First of all, I want you to know that it was YOU and your good thoughts and donations that brought this little foal in off of the field.

You can read his story here.

I received a frantic text from Willis who was heading up this rescue (Virginia Range Sanctuary, LRTC and LBL), and he begged for help with this foal.  He said their coffers were empty and there was no way they could help him unless they were granted funds.

I said, “YES – GO FOR IT(praying to horsegods), we will help you.”

Luckily, you guys all stepped up and within a few hours, there was enough to cover his rescue and first night and testing at the ER.  INCREDIBLE.  Thank you!

Then on Friday, I received this text:

“Do you have a read on the Milan fund at present?  We have to figure out if he can stay with the vet over the weekend and continue the IV therapy.”

YES!  Heal him!

Little Milan could not rise. His mother was frantic. But, the band had to move on – and leave him to suffer in the extreme heat.

UPDATES… AS THEY HAPPENED – Can he be reunited with his herd?

Many of you asked if he could be released back with his family band after he was well.  Here is Willis’ response:

He’ll be away too long. Mom will have dried up even if he’s accepted back into the band.

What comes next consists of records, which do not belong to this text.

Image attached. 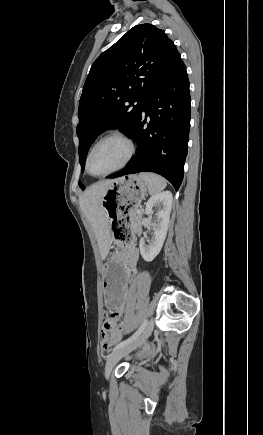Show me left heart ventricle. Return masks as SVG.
Wrapping results in <instances>:
<instances>
[{
    "mask_svg": "<svg viewBox=\"0 0 263 435\" xmlns=\"http://www.w3.org/2000/svg\"><path fill=\"white\" fill-rule=\"evenodd\" d=\"M127 155L126 146L119 140L109 139L100 143L90 157V170L103 174L118 167Z\"/></svg>",
    "mask_w": 263,
    "mask_h": 435,
    "instance_id": "b2bd125f",
    "label": "left heart ventricle"
}]
</instances>
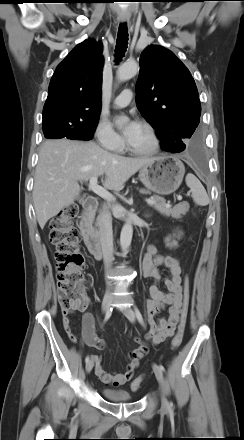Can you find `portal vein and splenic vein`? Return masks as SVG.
Here are the masks:
<instances>
[{"mask_svg":"<svg viewBox=\"0 0 244 440\" xmlns=\"http://www.w3.org/2000/svg\"><path fill=\"white\" fill-rule=\"evenodd\" d=\"M97 179H98L97 177H92L90 179L89 189L107 201L115 200V197L110 192H108L106 189L98 185ZM177 199L182 200V196L178 195ZM146 202L149 205L156 203L153 199H146ZM166 206L170 207L168 204H166Z\"/></svg>","mask_w":244,"mask_h":440,"instance_id":"obj_1","label":"portal vein and splenic vein"}]
</instances>
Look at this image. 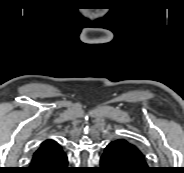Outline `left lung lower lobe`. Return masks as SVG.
Returning a JSON list of instances; mask_svg holds the SVG:
<instances>
[{
  "mask_svg": "<svg viewBox=\"0 0 184 173\" xmlns=\"http://www.w3.org/2000/svg\"><path fill=\"white\" fill-rule=\"evenodd\" d=\"M102 173H152L146 158L132 143L118 139L110 142L100 158Z\"/></svg>",
  "mask_w": 184,
  "mask_h": 173,
  "instance_id": "1",
  "label": "left lung lower lobe"
}]
</instances>
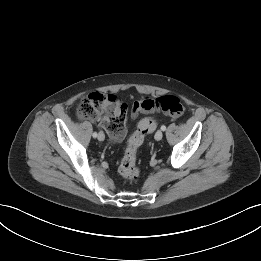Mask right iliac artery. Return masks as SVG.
Segmentation results:
<instances>
[{"label": "right iliac artery", "mask_w": 261, "mask_h": 261, "mask_svg": "<svg viewBox=\"0 0 261 261\" xmlns=\"http://www.w3.org/2000/svg\"><path fill=\"white\" fill-rule=\"evenodd\" d=\"M92 135L94 138H96L98 136V134L96 132H94Z\"/></svg>", "instance_id": "right-iliac-artery-1"}]
</instances>
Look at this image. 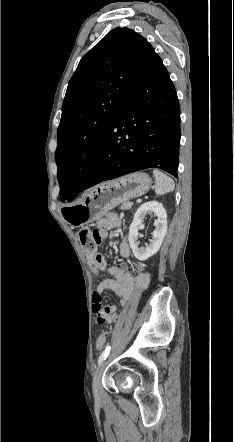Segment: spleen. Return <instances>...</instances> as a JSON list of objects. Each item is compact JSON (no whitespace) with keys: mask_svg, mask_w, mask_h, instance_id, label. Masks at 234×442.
I'll return each instance as SVG.
<instances>
[{"mask_svg":"<svg viewBox=\"0 0 234 442\" xmlns=\"http://www.w3.org/2000/svg\"><path fill=\"white\" fill-rule=\"evenodd\" d=\"M153 175L156 180L155 193L157 195H164L174 190L175 188L174 181L165 173L161 172L158 169H154Z\"/></svg>","mask_w":234,"mask_h":442,"instance_id":"obj_1","label":"spleen"}]
</instances>
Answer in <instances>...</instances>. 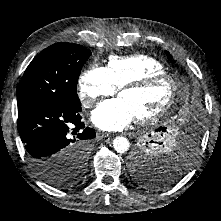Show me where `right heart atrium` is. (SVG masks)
<instances>
[{
  "mask_svg": "<svg viewBox=\"0 0 221 221\" xmlns=\"http://www.w3.org/2000/svg\"><path fill=\"white\" fill-rule=\"evenodd\" d=\"M116 90L107 68L100 65H92L79 78V98L87 108L94 106L100 98L115 94Z\"/></svg>",
  "mask_w": 221,
  "mask_h": 221,
  "instance_id": "obj_1",
  "label": "right heart atrium"
}]
</instances>
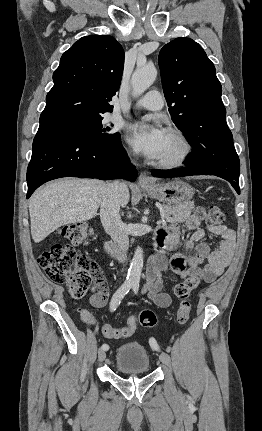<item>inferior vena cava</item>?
I'll list each match as a JSON object with an SVG mask.
<instances>
[{
	"label": "inferior vena cava",
	"instance_id": "inferior-vena-cava-1",
	"mask_svg": "<svg viewBox=\"0 0 262 431\" xmlns=\"http://www.w3.org/2000/svg\"><path fill=\"white\" fill-rule=\"evenodd\" d=\"M125 188L126 185L119 180L108 183L100 205L101 223L105 231L117 243L119 251L123 254L129 248L128 231L119 214L120 195Z\"/></svg>",
	"mask_w": 262,
	"mask_h": 431
}]
</instances>
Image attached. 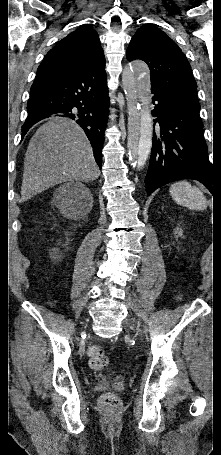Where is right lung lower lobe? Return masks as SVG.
Returning a JSON list of instances; mask_svg holds the SVG:
<instances>
[{
    "label": "right lung lower lobe",
    "mask_w": 221,
    "mask_h": 455,
    "mask_svg": "<svg viewBox=\"0 0 221 455\" xmlns=\"http://www.w3.org/2000/svg\"><path fill=\"white\" fill-rule=\"evenodd\" d=\"M105 62L66 75L31 94L22 138L37 122L50 116L75 120L85 131L101 168L104 132L109 113Z\"/></svg>",
    "instance_id": "right-lung-lower-lobe-1"
}]
</instances>
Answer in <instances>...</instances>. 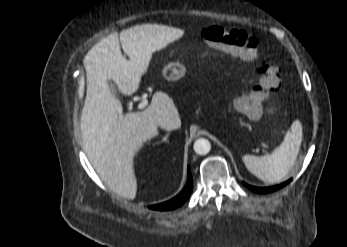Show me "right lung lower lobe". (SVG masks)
Segmentation results:
<instances>
[{"mask_svg":"<svg viewBox=\"0 0 347 247\" xmlns=\"http://www.w3.org/2000/svg\"><path fill=\"white\" fill-rule=\"evenodd\" d=\"M192 189H193V181H192V176L190 172V167L188 166V180L184 189L176 197L172 198L171 200L157 204V205L149 206V208L154 210L175 209L179 207L180 205H182L189 198L192 192Z\"/></svg>","mask_w":347,"mask_h":247,"instance_id":"right-lung-lower-lobe-1","label":"right lung lower lobe"}]
</instances>
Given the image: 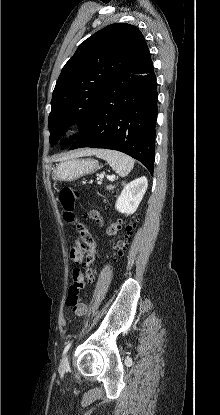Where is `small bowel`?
Returning <instances> with one entry per match:
<instances>
[{
  "instance_id": "c3829d8e",
  "label": "small bowel",
  "mask_w": 220,
  "mask_h": 415,
  "mask_svg": "<svg viewBox=\"0 0 220 415\" xmlns=\"http://www.w3.org/2000/svg\"><path fill=\"white\" fill-rule=\"evenodd\" d=\"M80 274H81V277L84 279V272H81L80 271ZM72 309V311L77 315V316H79V317H82V316H84L85 314H81V313H79L78 311H77V309L76 308H71Z\"/></svg>"
}]
</instances>
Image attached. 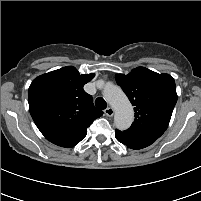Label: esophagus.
Returning a JSON list of instances; mask_svg holds the SVG:
<instances>
[{"instance_id": "34e87169", "label": "esophagus", "mask_w": 201, "mask_h": 201, "mask_svg": "<svg viewBox=\"0 0 201 201\" xmlns=\"http://www.w3.org/2000/svg\"><path fill=\"white\" fill-rule=\"evenodd\" d=\"M104 113H105L106 116L112 117L113 114H114V110H113L112 107H108V108H106V109L104 110Z\"/></svg>"}]
</instances>
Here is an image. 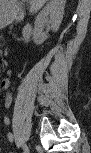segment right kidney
I'll list each match as a JSON object with an SVG mask.
<instances>
[{"instance_id": "ca27d5eb", "label": "right kidney", "mask_w": 91, "mask_h": 153, "mask_svg": "<svg viewBox=\"0 0 91 153\" xmlns=\"http://www.w3.org/2000/svg\"><path fill=\"white\" fill-rule=\"evenodd\" d=\"M65 0H51L35 19L33 39L35 44H42L47 38V33L43 32L46 24L51 25L53 31H57L63 19Z\"/></svg>"}]
</instances>
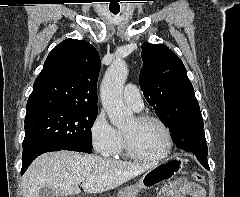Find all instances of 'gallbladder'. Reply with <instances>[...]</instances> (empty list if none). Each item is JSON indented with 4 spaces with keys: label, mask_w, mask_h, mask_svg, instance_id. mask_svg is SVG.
<instances>
[{
    "label": "gallbladder",
    "mask_w": 240,
    "mask_h": 197,
    "mask_svg": "<svg viewBox=\"0 0 240 197\" xmlns=\"http://www.w3.org/2000/svg\"><path fill=\"white\" fill-rule=\"evenodd\" d=\"M39 197H56V195L52 189L44 187L40 190Z\"/></svg>",
    "instance_id": "gallbladder-1"
}]
</instances>
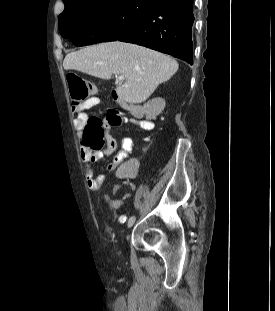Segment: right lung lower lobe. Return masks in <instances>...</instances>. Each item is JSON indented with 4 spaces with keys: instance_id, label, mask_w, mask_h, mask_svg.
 I'll return each instance as SVG.
<instances>
[{
    "instance_id": "obj_1",
    "label": "right lung lower lobe",
    "mask_w": 275,
    "mask_h": 311,
    "mask_svg": "<svg viewBox=\"0 0 275 311\" xmlns=\"http://www.w3.org/2000/svg\"><path fill=\"white\" fill-rule=\"evenodd\" d=\"M193 23V0H161L115 40L167 53L192 65Z\"/></svg>"
}]
</instances>
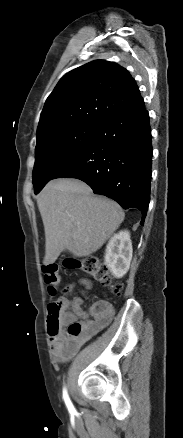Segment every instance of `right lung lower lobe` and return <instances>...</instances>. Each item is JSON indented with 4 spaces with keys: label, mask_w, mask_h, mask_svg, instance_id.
Listing matches in <instances>:
<instances>
[{
    "label": "right lung lower lobe",
    "mask_w": 183,
    "mask_h": 438,
    "mask_svg": "<svg viewBox=\"0 0 183 438\" xmlns=\"http://www.w3.org/2000/svg\"><path fill=\"white\" fill-rule=\"evenodd\" d=\"M151 165L149 115L142 101L99 123L88 144L53 179H80L95 194L112 198L124 209H139L143 225Z\"/></svg>",
    "instance_id": "1"
}]
</instances>
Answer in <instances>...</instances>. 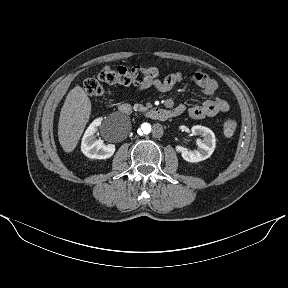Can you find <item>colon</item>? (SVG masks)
I'll use <instances>...</instances> for the list:
<instances>
[{"mask_svg":"<svg viewBox=\"0 0 288 288\" xmlns=\"http://www.w3.org/2000/svg\"><path fill=\"white\" fill-rule=\"evenodd\" d=\"M158 75L159 70L154 66H134L132 68L121 66L117 69L105 67L99 72L98 80L85 79L82 81V87L90 96H104L109 91L99 81L107 84L140 85L156 79ZM222 128L226 136H232L237 130V122L234 119H226Z\"/></svg>","mask_w":288,"mask_h":288,"instance_id":"1","label":"colon"}]
</instances>
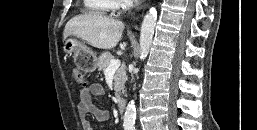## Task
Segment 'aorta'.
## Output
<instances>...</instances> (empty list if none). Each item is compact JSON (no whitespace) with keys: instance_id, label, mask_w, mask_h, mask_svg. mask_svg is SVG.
I'll list each match as a JSON object with an SVG mask.
<instances>
[{"instance_id":"aorta-1","label":"aorta","mask_w":257,"mask_h":130,"mask_svg":"<svg viewBox=\"0 0 257 130\" xmlns=\"http://www.w3.org/2000/svg\"><path fill=\"white\" fill-rule=\"evenodd\" d=\"M157 21V11L151 8L144 16L140 30V59L144 60L150 50L154 30ZM136 118V106L134 100H131L124 114L123 127L125 130H133Z\"/></svg>"}]
</instances>
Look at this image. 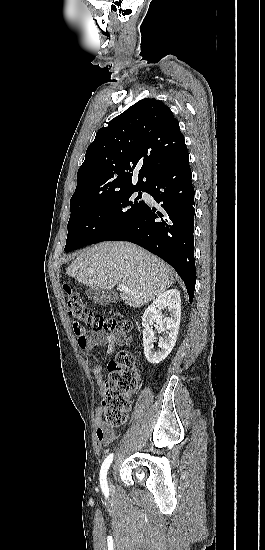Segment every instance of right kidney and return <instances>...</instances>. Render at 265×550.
I'll return each mask as SVG.
<instances>
[{
	"instance_id": "ca27d5eb",
	"label": "right kidney",
	"mask_w": 265,
	"mask_h": 550,
	"mask_svg": "<svg viewBox=\"0 0 265 550\" xmlns=\"http://www.w3.org/2000/svg\"><path fill=\"white\" fill-rule=\"evenodd\" d=\"M167 307L170 317L163 319L162 310ZM181 318V298L177 289H171L160 294L145 310L142 317L144 355L151 364H159L175 346ZM153 321L159 325V332L169 331L164 337H159L158 349L153 347Z\"/></svg>"
}]
</instances>
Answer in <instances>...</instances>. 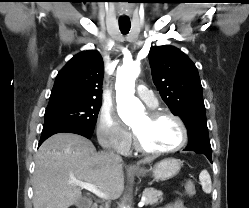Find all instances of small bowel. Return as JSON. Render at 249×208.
<instances>
[{
    "label": "small bowel",
    "instance_id": "1",
    "mask_svg": "<svg viewBox=\"0 0 249 208\" xmlns=\"http://www.w3.org/2000/svg\"><path fill=\"white\" fill-rule=\"evenodd\" d=\"M163 208H186V207L184 206L182 201L176 200L175 202L168 204L167 206H165Z\"/></svg>",
    "mask_w": 249,
    "mask_h": 208
}]
</instances>
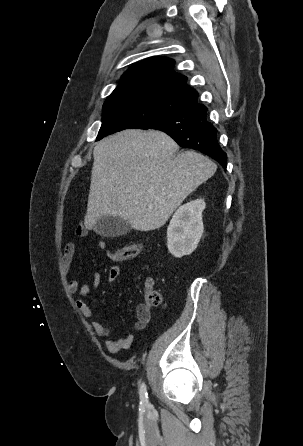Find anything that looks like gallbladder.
I'll use <instances>...</instances> for the list:
<instances>
[{"instance_id": "bac80fb5", "label": "gallbladder", "mask_w": 303, "mask_h": 446, "mask_svg": "<svg viewBox=\"0 0 303 446\" xmlns=\"http://www.w3.org/2000/svg\"><path fill=\"white\" fill-rule=\"evenodd\" d=\"M94 230L102 236L115 237L126 234L130 227L119 217H103L97 220Z\"/></svg>"}]
</instances>
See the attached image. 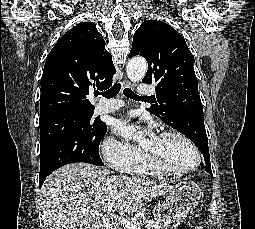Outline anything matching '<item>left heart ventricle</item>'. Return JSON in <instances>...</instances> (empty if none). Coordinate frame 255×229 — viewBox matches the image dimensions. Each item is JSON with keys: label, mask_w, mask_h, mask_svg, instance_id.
Instances as JSON below:
<instances>
[{"label": "left heart ventricle", "mask_w": 255, "mask_h": 229, "mask_svg": "<svg viewBox=\"0 0 255 229\" xmlns=\"http://www.w3.org/2000/svg\"><path fill=\"white\" fill-rule=\"evenodd\" d=\"M140 147L152 158L172 168H185L194 164L196 156L192 148L176 136L144 137Z\"/></svg>", "instance_id": "b2bd125f"}]
</instances>
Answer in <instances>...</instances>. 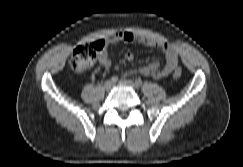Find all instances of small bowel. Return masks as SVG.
I'll list each match as a JSON object with an SVG mask.
<instances>
[{"label":"small bowel","mask_w":243,"mask_h":167,"mask_svg":"<svg viewBox=\"0 0 243 167\" xmlns=\"http://www.w3.org/2000/svg\"><path fill=\"white\" fill-rule=\"evenodd\" d=\"M117 42L141 43L148 47L158 48L162 50L165 55V63L163 66H161L159 62H154L152 64L139 67L135 71H129L124 75V77H128L135 72H139L145 76H152L154 78L161 79L171 74L177 67V52L167 42L139 36L130 31H119L113 37L105 40L104 48L98 54V62L105 69L110 68L112 64L109 57V48ZM123 58L127 61H132L134 59V54L132 51H126L123 54Z\"/></svg>","instance_id":"1"}]
</instances>
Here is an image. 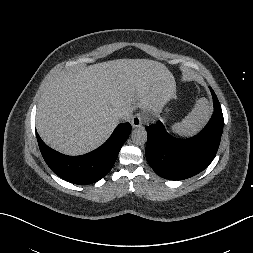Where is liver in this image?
I'll return each mask as SVG.
<instances>
[{
  "mask_svg": "<svg viewBox=\"0 0 253 253\" xmlns=\"http://www.w3.org/2000/svg\"><path fill=\"white\" fill-rule=\"evenodd\" d=\"M175 79L161 63L117 59L61 72L43 93L36 127L51 148L82 155L101 146L134 107L160 110L174 95Z\"/></svg>",
  "mask_w": 253,
  "mask_h": 253,
  "instance_id": "6515ba94",
  "label": "liver"
}]
</instances>
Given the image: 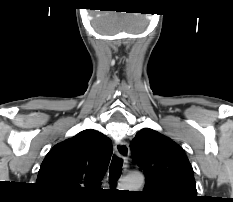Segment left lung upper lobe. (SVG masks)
I'll list each match as a JSON object with an SVG mask.
<instances>
[{"label": "left lung upper lobe", "mask_w": 233, "mask_h": 202, "mask_svg": "<svg viewBox=\"0 0 233 202\" xmlns=\"http://www.w3.org/2000/svg\"><path fill=\"white\" fill-rule=\"evenodd\" d=\"M133 160L144 170L149 202H196L193 169L183 149L159 132L144 128L131 143Z\"/></svg>", "instance_id": "obj_1"}]
</instances>
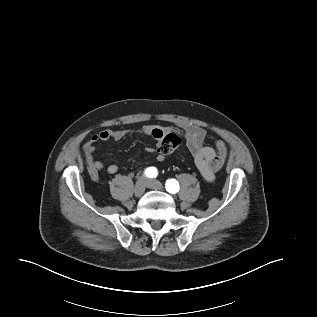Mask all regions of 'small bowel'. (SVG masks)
Masks as SVG:
<instances>
[{
    "label": "small bowel",
    "instance_id": "obj_1",
    "mask_svg": "<svg viewBox=\"0 0 317 317\" xmlns=\"http://www.w3.org/2000/svg\"><path fill=\"white\" fill-rule=\"evenodd\" d=\"M177 127L186 140V147L194 159L196 168L206 181L212 182L215 179L216 172L222 168L227 157L228 148L226 143L223 140H218L214 147H207L204 145L206 137L204 128L192 124H179ZM169 132L170 129L168 128L147 125L137 131L105 129L99 134L93 135L83 147L87 170L90 176L92 179L97 180L101 170L104 168L103 163L94 157L98 142L108 140L120 141L132 133L149 135L160 142ZM145 152L155 155L156 160L159 162L164 160L165 155L158 149L149 147L146 148ZM118 170L119 168L116 164H110L106 167V172L110 175L116 174Z\"/></svg>",
    "mask_w": 317,
    "mask_h": 317
}]
</instances>
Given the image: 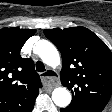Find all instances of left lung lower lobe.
<instances>
[{
	"mask_svg": "<svg viewBox=\"0 0 112 112\" xmlns=\"http://www.w3.org/2000/svg\"><path fill=\"white\" fill-rule=\"evenodd\" d=\"M61 112H101V110L86 109V108H78V107L68 106L66 108H62Z\"/></svg>",
	"mask_w": 112,
	"mask_h": 112,
	"instance_id": "obj_1",
	"label": "left lung lower lobe"
}]
</instances>
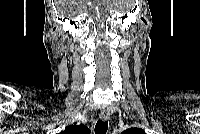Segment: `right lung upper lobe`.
<instances>
[{
  "label": "right lung upper lobe",
  "mask_w": 200,
  "mask_h": 134,
  "mask_svg": "<svg viewBox=\"0 0 200 134\" xmlns=\"http://www.w3.org/2000/svg\"><path fill=\"white\" fill-rule=\"evenodd\" d=\"M89 129L84 125H72L67 127L61 134H89Z\"/></svg>",
  "instance_id": "right-lung-upper-lobe-1"
}]
</instances>
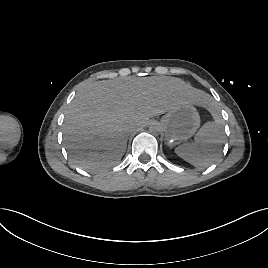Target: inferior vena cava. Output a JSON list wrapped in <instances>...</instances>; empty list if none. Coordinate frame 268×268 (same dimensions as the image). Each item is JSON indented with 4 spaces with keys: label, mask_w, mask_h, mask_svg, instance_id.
Segmentation results:
<instances>
[{
    "label": "inferior vena cava",
    "mask_w": 268,
    "mask_h": 268,
    "mask_svg": "<svg viewBox=\"0 0 268 268\" xmlns=\"http://www.w3.org/2000/svg\"><path fill=\"white\" fill-rule=\"evenodd\" d=\"M136 130V127H132V126H130L129 128H128V132H133V131H135Z\"/></svg>",
    "instance_id": "obj_1"
}]
</instances>
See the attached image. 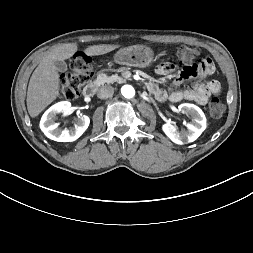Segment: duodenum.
I'll list each match as a JSON object with an SVG mask.
<instances>
[{"instance_id":"duodenum-1","label":"duodenum","mask_w":253,"mask_h":253,"mask_svg":"<svg viewBox=\"0 0 253 253\" xmlns=\"http://www.w3.org/2000/svg\"><path fill=\"white\" fill-rule=\"evenodd\" d=\"M101 84V81L100 80H95V81H92L90 82L89 84H87L83 90V95L86 97V98H91L93 97L99 86Z\"/></svg>"}]
</instances>
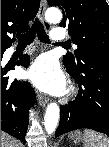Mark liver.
I'll return each mask as SVG.
<instances>
[{
  "label": "liver",
  "mask_w": 109,
  "mask_h": 147,
  "mask_svg": "<svg viewBox=\"0 0 109 147\" xmlns=\"http://www.w3.org/2000/svg\"><path fill=\"white\" fill-rule=\"evenodd\" d=\"M1 147H21V144L18 140L3 132L1 134Z\"/></svg>",
  "instance_id": "1"
}]
</instances>
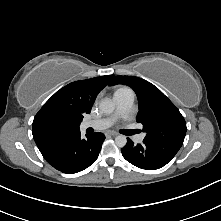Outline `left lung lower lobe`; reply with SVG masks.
I'll use <instances>...</instances> for the list:
<instances>
[{"instance_id": "1", "label": "left lung lower lobe", "mask_w": 221, "mask_h": 221, "mask_svg": "<svg viewBox=\"0 0 221 221\" xmlns=\"http://www.w3.org/2000/svg\"><path fill=\"white\" fill-rule=\"evenodd\" d=\"M175 142L143 140L142 144L135 145L127 138V144L121 149L123 157L134 166L155 170L165 166L181 148Z\"/></svg>"}]
</instances>
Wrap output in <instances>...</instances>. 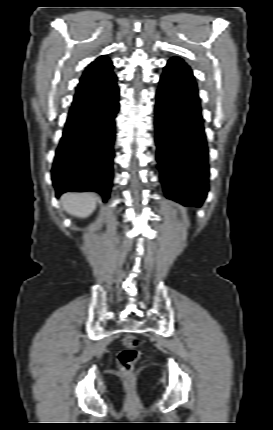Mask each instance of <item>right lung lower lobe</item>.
<instances>
[{
    "label": "right lung lower lobe",
    "mask_w": 273,
    "mask_h": 430,
    "mask_svg": "<svg viewBox=\"0 0 273 430\" xmlns=\"http://www.w3.org/2000/svg\"><path fill=\"white\" fill-rule=\"evenodd\" d=\"M116 81L114 75L92 85L88 96L72 105L51 170L57 197L67 191H95L107 202L119 110Z\"/></svg>",
    "instance_id": "obj_1"
}]
</instances>
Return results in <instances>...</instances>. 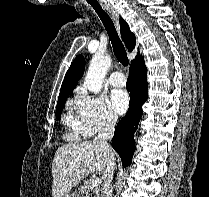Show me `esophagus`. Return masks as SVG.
Masks as SVG:
<instances>
[{
	"label": "esophagus",
	"mask_w": 209,
	"mask_h": 197,
	"mask_svg": "<svg viewBox=\"0 0 209 197\" xmlns=\"http://www.w3.org/2000/svg\"><path fill=\"white\" fill-rule=\"evenodd\" d=\"M103 5L107 9L109 14L112 16L117 30H119V17L120 16H119L118 11L111 4H109L107 2H104Z\"/></svg>",
	"instance_id": "obj_1"
}]
</instances>
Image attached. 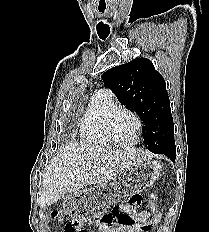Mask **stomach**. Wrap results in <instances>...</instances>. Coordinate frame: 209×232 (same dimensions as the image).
Listing matches in <instances>:
<instances>
[{
    "instance_id": "0dacf381",
    "label": "stomach",
    "mask_w": 209,
    "mask_h": 232,
    "mask_svg": "<svg viewBox=\"0 0 209 232\" xmlns=\"http://www.w3.org/2000/svg\"><path fill=\"white\" fill-rule=\"evenodd\" d=\"M161 170L159 161L144 160L126 171H119V176H112L110 182H101L100 186H90L83 194L66 198L62 214H69V218L75 221H88V214H95L99 208L127 199L129 194L141 192L152 185Z\"/></svg>"
}]
</instances>
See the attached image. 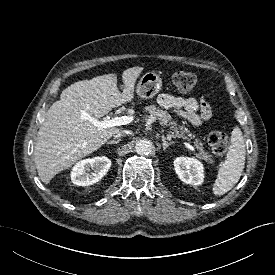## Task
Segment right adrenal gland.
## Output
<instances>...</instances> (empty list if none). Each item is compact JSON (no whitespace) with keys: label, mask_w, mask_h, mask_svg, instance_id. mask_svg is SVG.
Returning a JSON list of instances; mask_svg holds the SVG:
<instances>
[{"label":"right adrenal gland","mask_w":275,"mask_h":275,"mask_svg":"<svg viewBox=\"0 0 275 275\" xmlns=\"http://www.w3.org/2000/svg\"><path fill=\"white\" fill-rule=\"evenodd\" d=\"M121 141V139L119 138V139H117V140H112V141H109V142H107L106 144H118L119 142Z\"/></svg>","instance_id":"1"}]
</instances>
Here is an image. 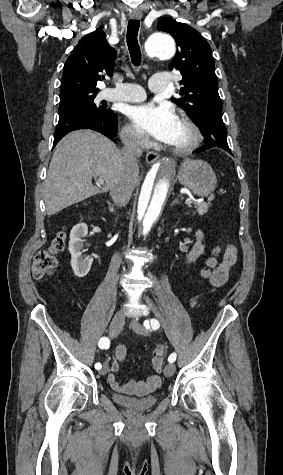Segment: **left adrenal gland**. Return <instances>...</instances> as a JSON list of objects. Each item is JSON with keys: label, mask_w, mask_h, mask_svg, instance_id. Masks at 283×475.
<instances>
[{"label": "left adrenal gland", "mask_w": 283, "mask_h": 475, "mask_svg": "<svg viewBox=\"0 0 283 475\" xmlns=\"http://www.w3.org/2000/svg\"><path fill=\"white\" fill-rule=\"evenodd\" d=\"M174 204H179V200H178V198H176V200H173V202H172L171 206H174Z\"/></svg>", "instance_id": "a2214340"}]
</instances>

He will likely be respiratorily compromised for weeks and this is hard country where they live. Can’t let him fall behind and become coyote food.

Also until he’s fully fit, he’s susceptible to relapse if he gets overly stressed or we have more wild weather swings.

When we can, we bring in both the dam and foal so they can stay together and go back out together. Was not possible in this case.

We don’t keep horses off the range unless it’s not in their best interest to return them. In Milan’s case, he’s also getting very tame and becoming dependent on people since he’s not with his dam.

This is Milan as he was improving but still in the hospital being treated for pneumonia and smoke inhalation. Fresh grass, yum!


There were many fires in Nevada and Northern California when this foal was brought in… but no one even considered that he might be suffering smoke inhalation.

It wasn’t until his lungs were Xray’d that they saw the scars… so they scoped his throat.  Smoke inhalation.

Luckily, he is young enough that they feel his lungs will be scarred for life, but he will grow and probably be just fine.

Here is what Willis said:

It appears that he was a victim of a nearby wildfire – smoke inhalation which is more of a hazard to horses than the fire. The horses escaped to a pond area where the slope was covered with rocks to control erosion. The smoke and stress likely triggered his condition.

He has some lung scaring but he’s young enough that the vets feel that as he matures the scars will be replaced with healthy tissue.

Richard, the volunteer who will care for him after he’s released, is a retired paramedic who has previously rehabbed track horses. His family is setting up a controlled environment for rehab.

Look how much he has grown in just these 2 weeks!

Here he is, finally in foster care. He is tired often, but he will recover…


This little guy is still on mega-doses of antibiotics as well as probiotics and special feed.  Also, he and several other wild horses are tending to come in showing signs of colic because of the huge swings in temperatures, lack of water (dehydration) and stress.  So, I’d like to gift them with their first dose of “Say Whoa to Colic” to have on hand for this guy or the next rescue wild horse who will come in with serious issues.

We are $1175 short of our goal… do you have any Starbucks money or seat change to donate to this little guy?  All donations are 100% tax deductible!  Thank you so much, in advance!

If you receive this post via email, click here to donate!


A worker in a local business called authorities and begged to find help for this baby who was dying before her eyes. The kind soul even paid for the ER call.  THANK YOU ALL for picking up the ball here and bringing this boy to the hospital – and saving his life.